Wearable insulin patches are more compact than traditional pumps, which deliver insulin through a tube connected to a device that must be attached to a belt or carried.
Medtronic and other companies, including Tandem Diabetes Care and Embecta, are chasing Insulet’s lead in the insulin patch pump market.
During an investor presentation in September, Medtronic reaffirmed that it is on track to complete the EOFlow acquisition by the end of this year.
“The progress is worth monitoring as it puts (Medtronic’s) EOFlow deal value and/or its future commercialization at risk,” RBC Capital Markets analyst Shagun Singh said in a note to clients Friday.
A Medtronic spokesperson, in an emailed statement, said the company was reviewing the court’s ruling. Medtronic is not a party to the case, the spokesperson said.

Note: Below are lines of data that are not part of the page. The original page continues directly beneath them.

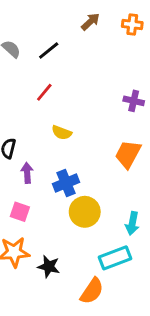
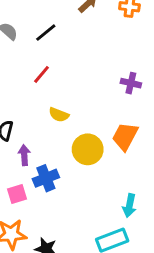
blue cross: (66, 183) -> (46, 178), moved
pink square: (20, 212) -> (17, 194), turned -36
yellow circle: (85, 212) -> (88, 149), moved

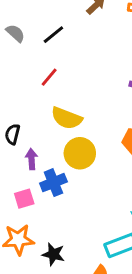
yellow semicircle: (59, 115) -> (67, 118), size x1.5
yellow circle: (88, 149) -> (80, 153), moved

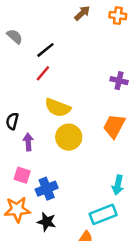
black line: (53, 35) -> (45, 50), moved
blue cross: (53, 183) -> (47, 189), moved
pink square: (24, 199) -> (22, 175), turned 35

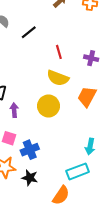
red line: (43, 73) -> (59, 52), moved, turned -56
yellow semicircle: (58, 108) -> (58, 78), moved

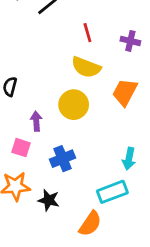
purple arrow: (14, 110) -> (36, 121), moved
blue cross: (30, 150) -> (63, 159), moved

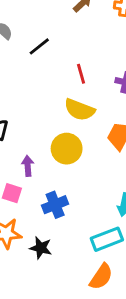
orange semicircle: (90, 224) -> (101, 277), moved

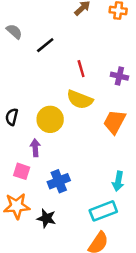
yellow circle: (67, 149) -> (50, 119), moved

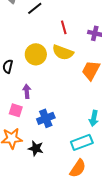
yellow circle: (50, 119) -> (36, 54), moved

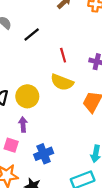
yellow circle: (36, 54) -> (27, 96), moved

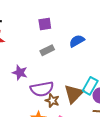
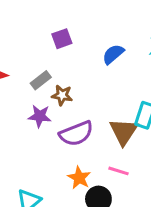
gray rectangle: (47, 50) -> (41, 80), moved
brown star: (52, 101) -> (62, 95), moved

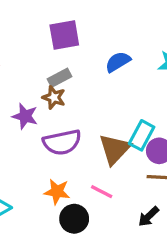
purple square: (62, 39) -> (64, 35), size x1.4
gray rectangle: (41, 80) -> (59, 78), moved
orange star: (79, 178) -> (57, 192), turned -30

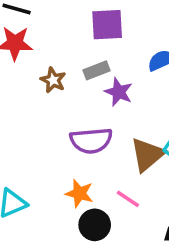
brown star: (54, 97) -> (53, 80), moved
purple star: (25, 116) -> (119, 92), moved

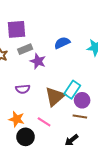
purple square: (107, 25) -> (17, 29), moved
purple semicircle: (91, 141) -> (23, 89), size x0.6

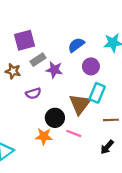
purple semicircle: (23, 89) -> (33, 93), moved
purple circle: (82, 100) -> (91, 66), moved
black circle: (26, 137) -> (55, 118), moved

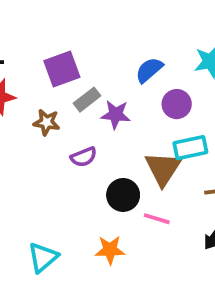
cyan rectangle: (97, 93) -> (190, 148), turned 60
orange star: (44, 136) -> (110, 250), moved

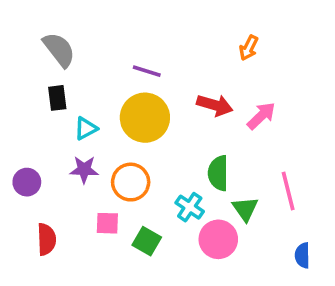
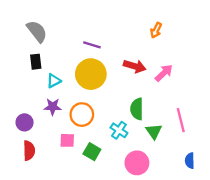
purple circle: (27, 182) -> (25, 122), moved
pink circle: (218, 239) -> (137, 163), moved

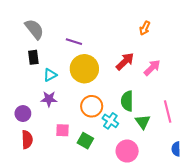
purple line: (92, 45) -> (74, 42), moved
red arrow: (135, 66) -> (125, 61), turned -60
orange circle: (82, 115) -> (92, 106), moved

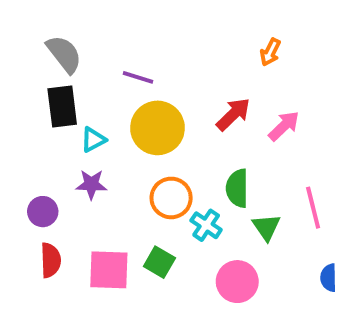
black rectangle: (33, 57) -> (62, 107), size x1.5
pink square: (62, 130) -> (109, 270), moved, size x1.6

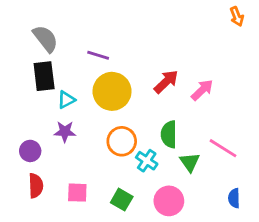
orange arrow: (270, 52) -> (237, 16), moved, turned -48
pink line: (313, 208) -> (223, 148), turned -44
green square: (159, 262) -> (122, 200), moved
pink square: (109, 270) -> (77, 193), size x0.7

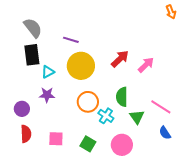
blue semicircle: (234, 198) -> (165, 133), moved, turned -32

Representatives for EOFlow did not respond to a request for comment on the injunction by press time.
When it announced its plan to buy EOFlow in May, Medtronic said it would work quickly to integrate the EOPatch device with its next-generation sensor and the meal detection algorithm offered in its MiniMed 780G system.
EOFlow’s technology is authorized in Europe, South Korea, Indonesia and the United Arab Emirates but is not yet available in the U.S. The tubeless, wearable and disposable device is paired with a smartphone application that allows users to control the patch from their phone.
Friday’s preliminary injunction issued by U.S. District Court Chief Judge F. Dennis Saylor restrains EOFlow from manufacturing, marketing or selling any product designed using Insulet trade secrets pending a trial on the merits of the case. The order granting the injunction defined trade secrets as confidential materials of Insulet’s that were removed from the company by Luis Malave, Steven DiIanni, Ian Welsford or Robert Strand, or any other present or former employee, or that were derived from that information. The four people named in the order are former Insulet employees.
Malave, who is president of EOFlow, Welsford, who is the company’s chief technology officer, and Dilanni are listed as defendants in the original complaint.